TASK DESCRIPTION:
Output every entry below word for word, minus the images.

(Stored data entries)

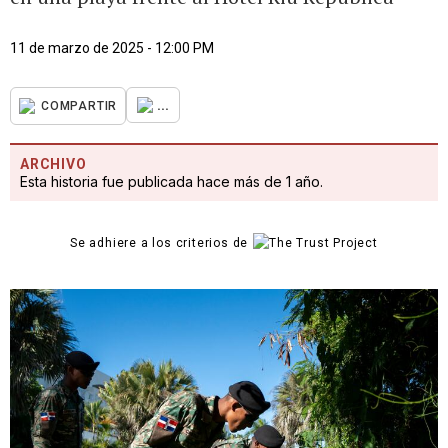
11 de marzo de 2025 - 12:00 PM
...
COMPARTIR
ARCHIVO
Esta historia fue publicada hace más de 1 año.
Se adhiere a los criterios de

REPLY TO THE TASK:
11 de marzo de 2025 - 12:00 PM
...
COMPARTIR
ARCHIVO
Esta historia fue publicada hace más de 1 año.
Se adhiere a los criterios de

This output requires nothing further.